As the United States continues to face record unemployment due to the coronavirus pandemic, 30% of Americans missed their housing payments in June, according to a survey by Apartment List, an online rental platform.
That’s up from 24% who missed their payment just two months earlier in April and about on par with the 31% who missed payments in May. Renters, younger and lower-income households and urban dwellers were the groups most likely to miss their housing payments, Apartment List found.
Taken together, experts warn of a coming housing “apocalypse” unless the government intervenes. Some 37% of renters and 26% of homeowners are at least somewhat worried that they will face eviction or foreclosure in the next six months, Apartment List reports. Columbia University researchers estimate that homelessness could increase by between 40% and 45% this year over where it was in January 2019.

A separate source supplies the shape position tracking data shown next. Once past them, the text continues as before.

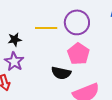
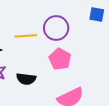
black semicircle: (61, 73) -> (26, 79), moved

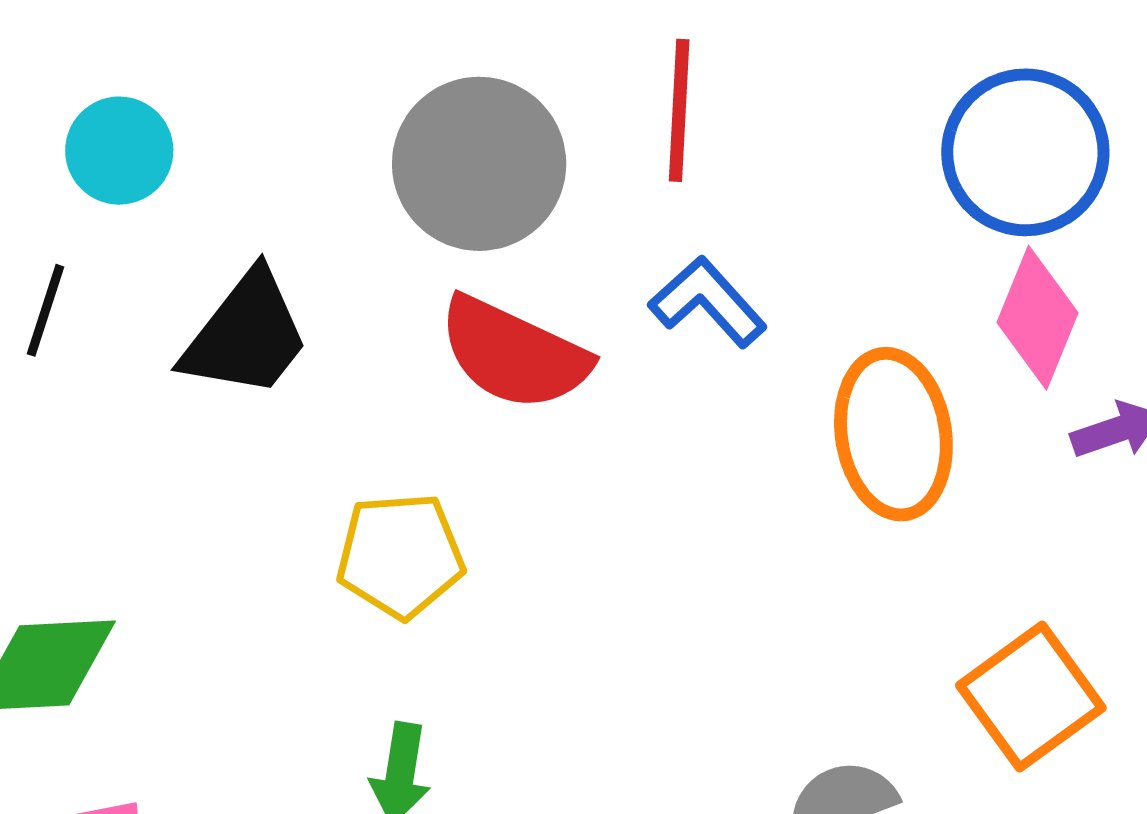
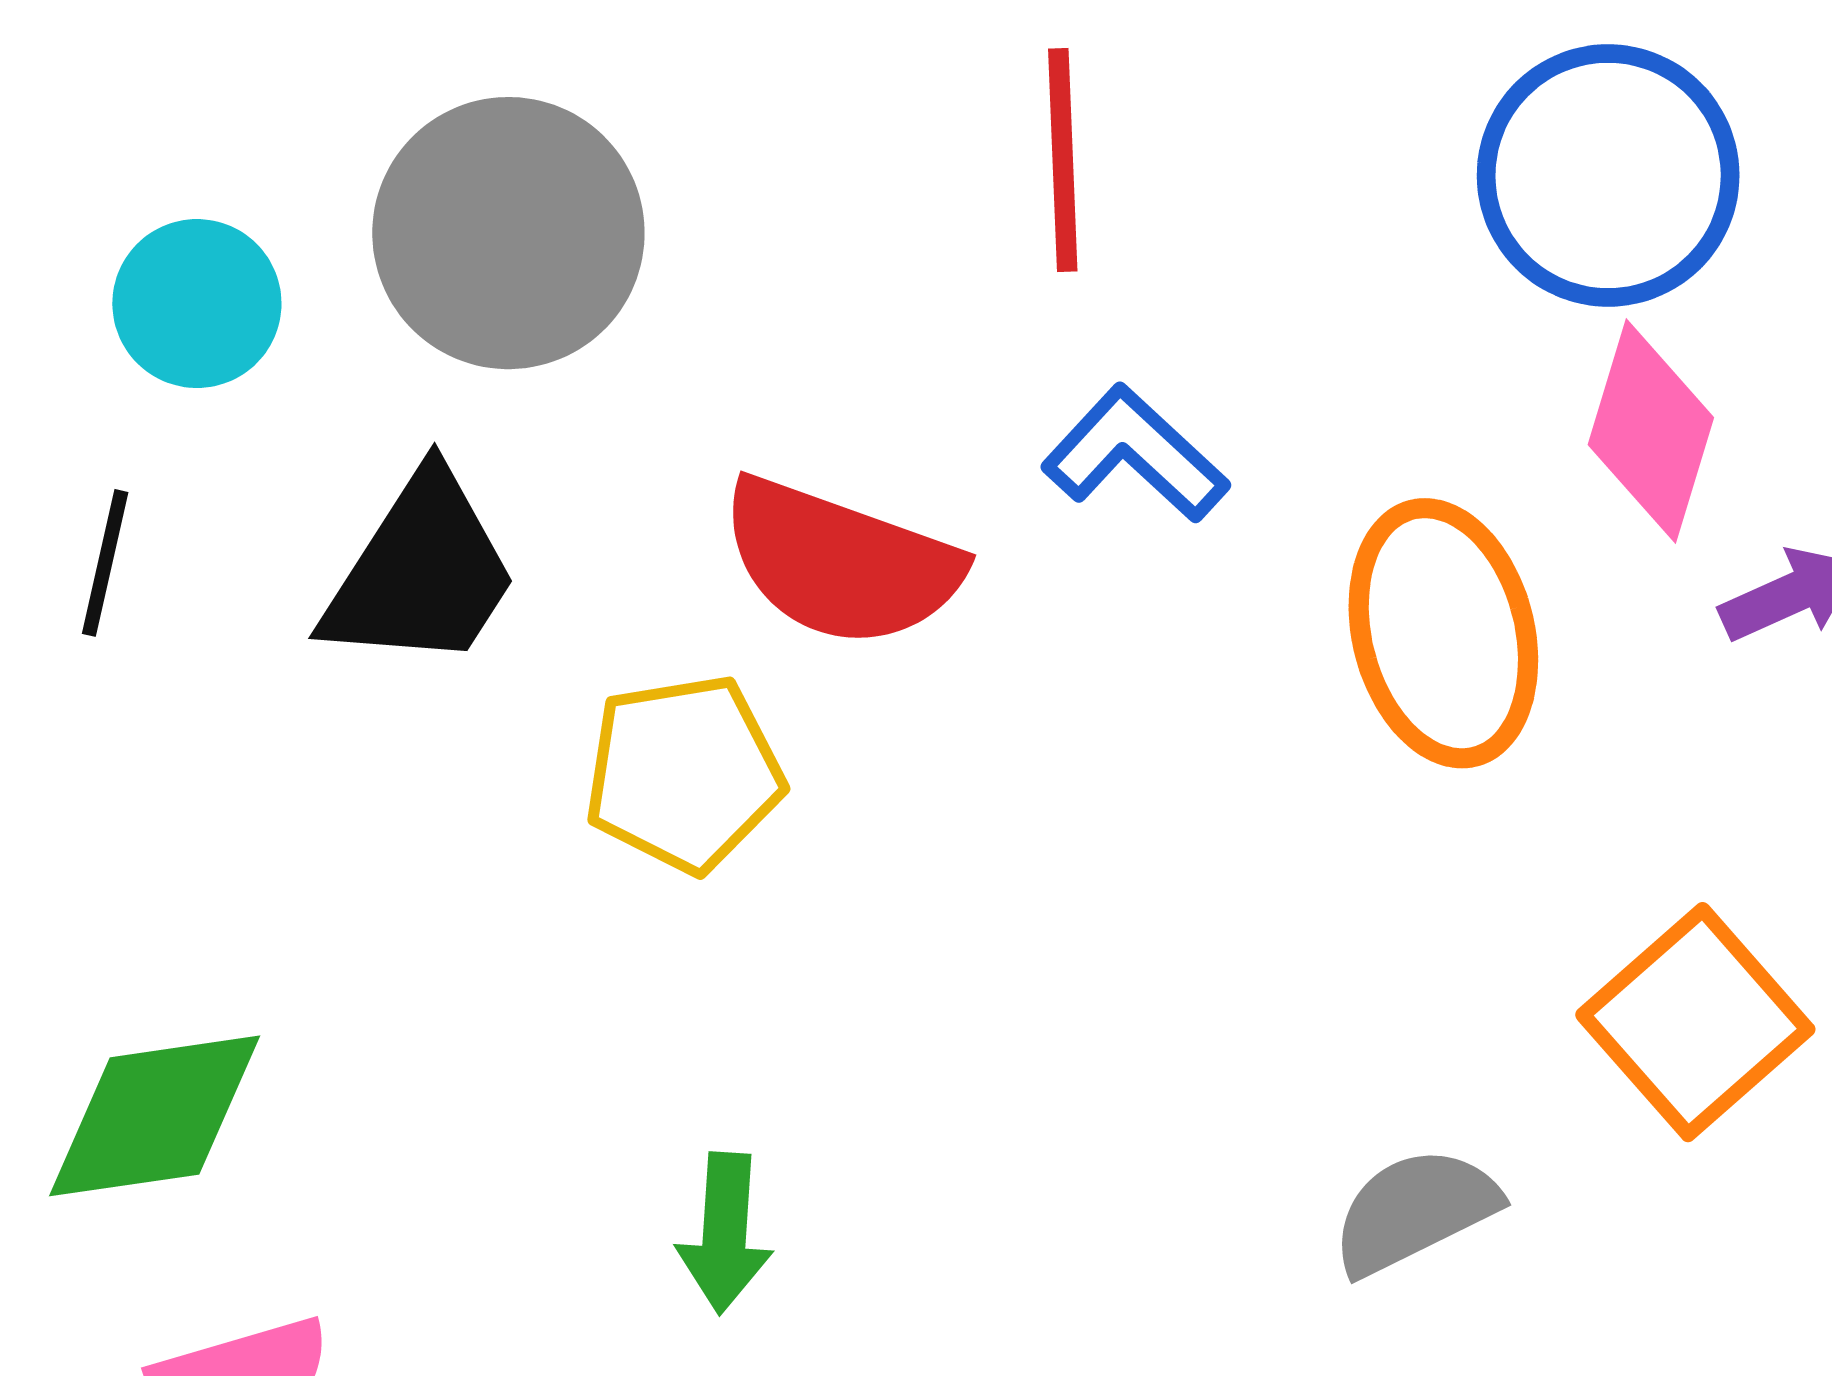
gray circle: (479, 164) -> (508, 233), moved
yellow pentagon: (400, 556) -> (684, 773), moved

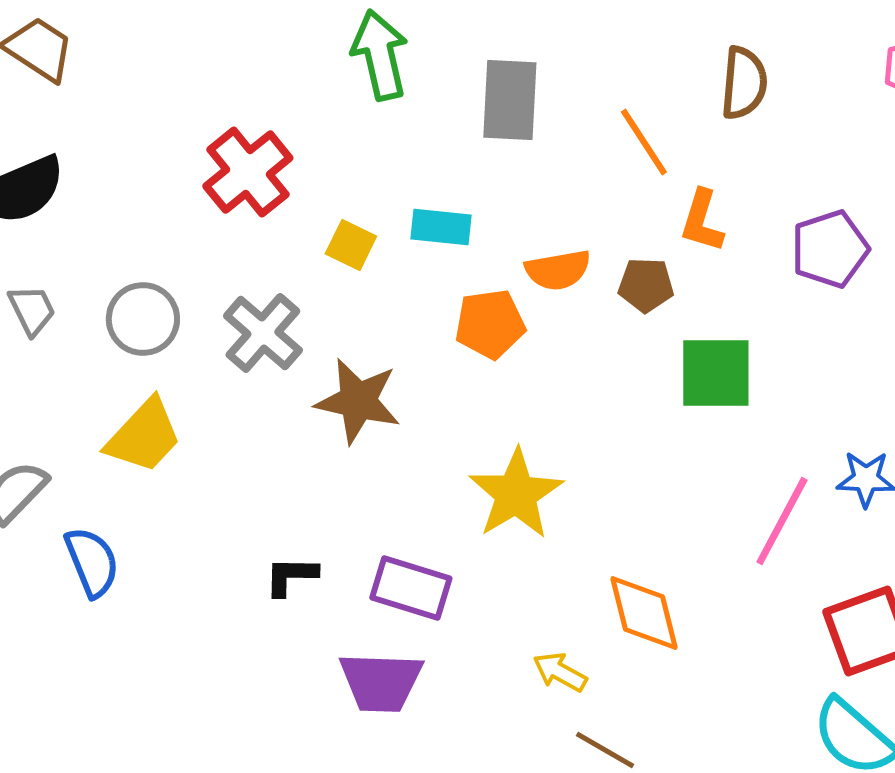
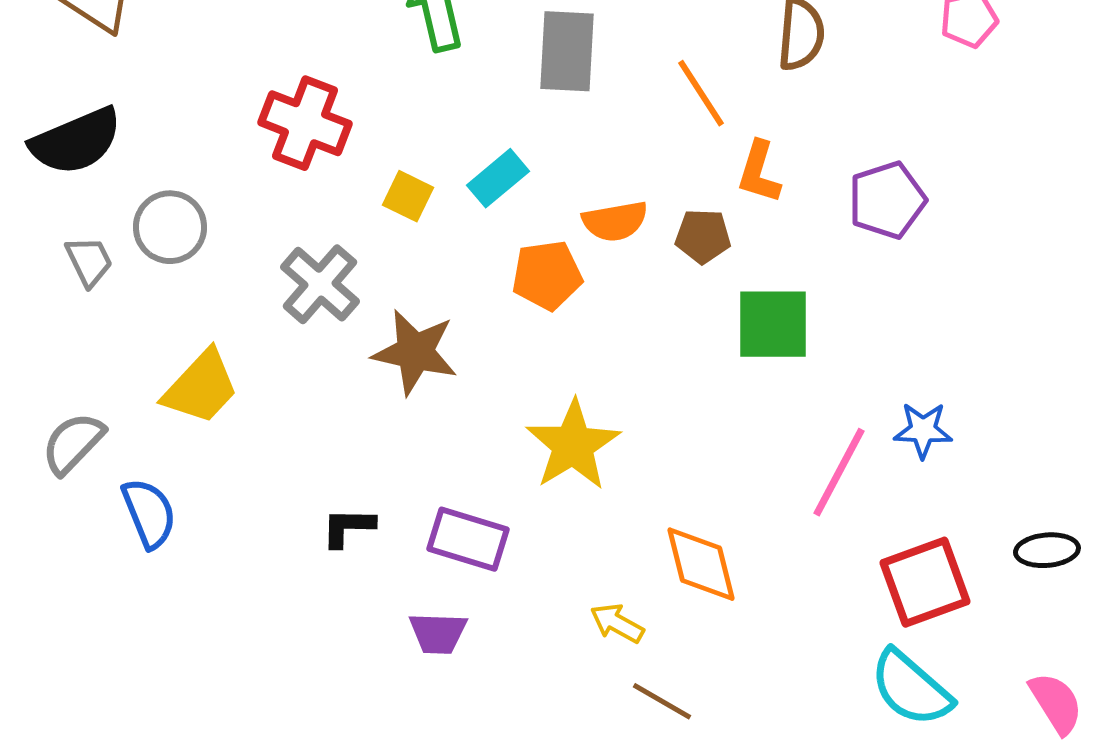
red cross: (248, 172) -> (305, 123), turned -30
cyan rectangle: (441, 227) -> (498, 178), turned -46
gray circle: (143, 319) -> (170, 227), moved
purple trapezoid: (381, 682) -> (438, 633), size x0.7

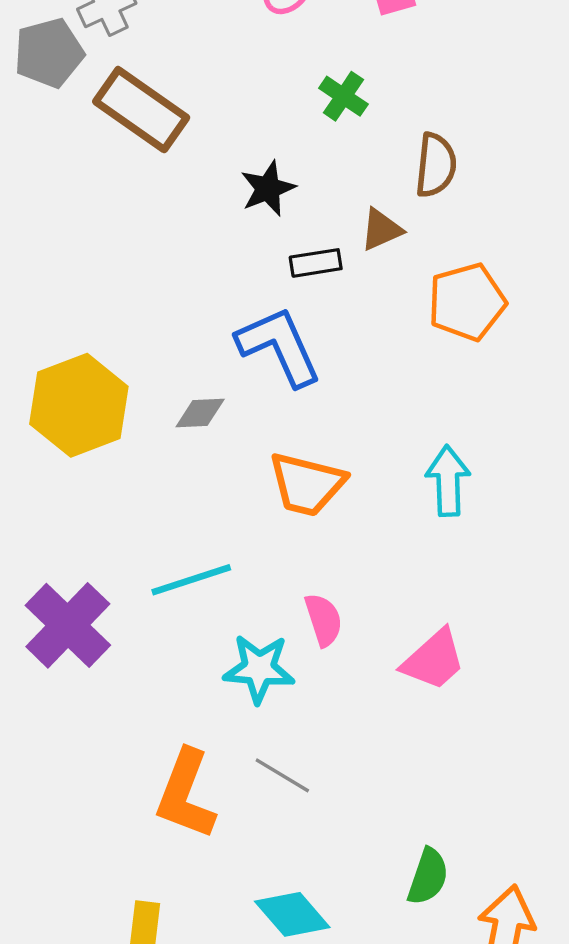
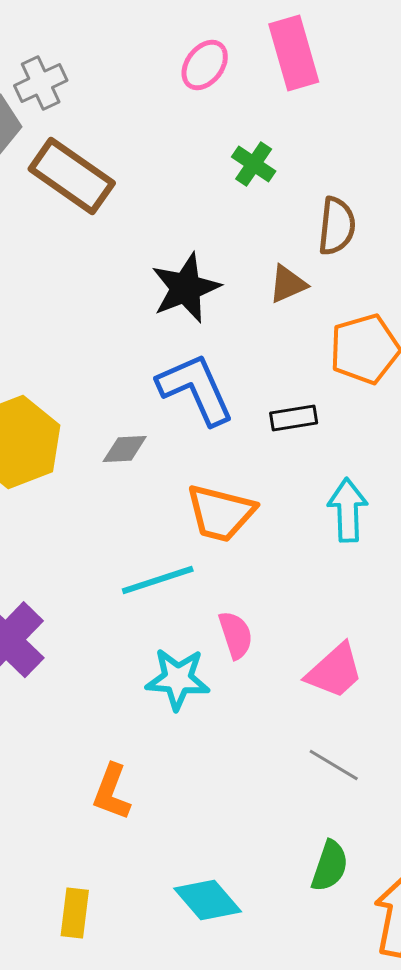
black star: (268, 188) -> (186, 288), moved, size x1.4
black rectangle: (316, 263) -> (294, 418), moved
cyan line: (191, 580) -> (158, 580), moved
gray line: (282, 775) -> (334, 765), moved
orange L-shape: (186, 794) -> (112, 792), size x0.7

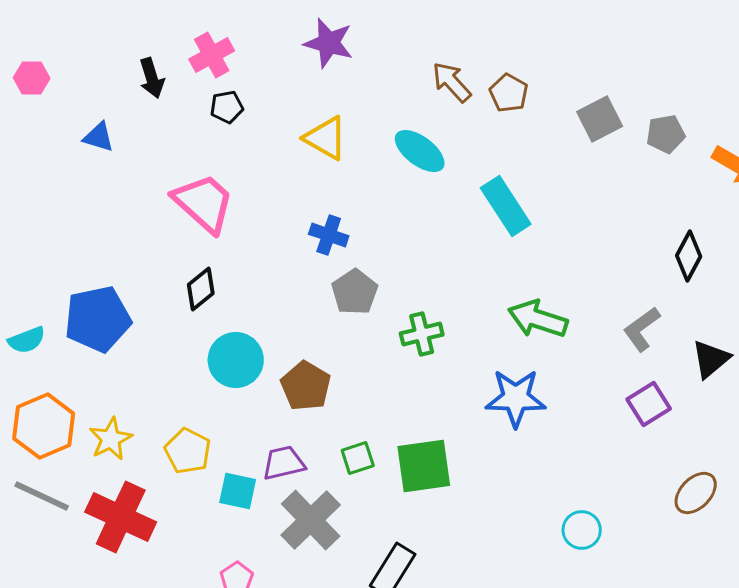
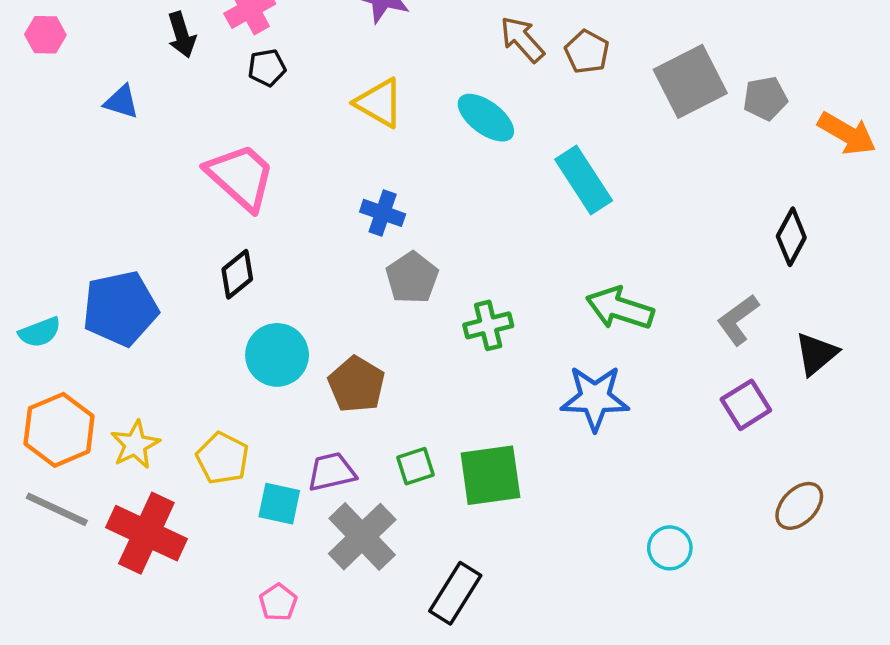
gray square: (600, 119) -> (690, 81), size x1.4

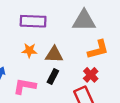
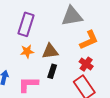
purple rectangle: (33, 21) -> (26, 24), turned -65

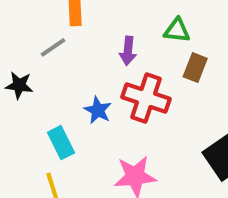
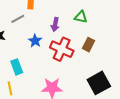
brown rectangle: (195, 68) -> (88, 45), moved
blue star: (98, 110) -> (35, 41), moved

Some legal experts expect “at least” 50,000 eviction filings in New York City alone when the state’s blanket eviction moratorium lifts June 20, most for nonpayment of rent. (A more restricted eviction ban is in place in the state until August 20.)
“In the current climate, with unemployment at record levels and with many unable to pay rent for Covid-related reasons, neither housing court judges nor our lawyers will be able to resolve many of these disputes, resulting in evictions, displacement, homelessness, senseless exposure to infection and more difficulty in containing Covid-19,” writes The Right to Counsel NYC Coalition in a letter to Lawrence K. Marks, Chief Administrative Judge at the New York State Unified Court System.
To prevent a homelessness crisis, governors could extend, or put into place for the first time, universal eviction moratoriums for the duration of the coronavirus crisis, advocates argue. Not only would this help keep people in their homes, it would keep Covid-19 from spreading even more in the U.S., where at least 118,000 people have died from the disease.
These are needed responses to a coming crisis, Solomon Greene, a senior fellow in housing policy at the Urban Institute, previously told CNBC Make It.
“Housing instability has huge health consequences even when we’re not facing a pandemic,” says Greene. “Exposure risk is so much more amplified and worsened when you can’t shelter in place because you don’t have a place to shelter.”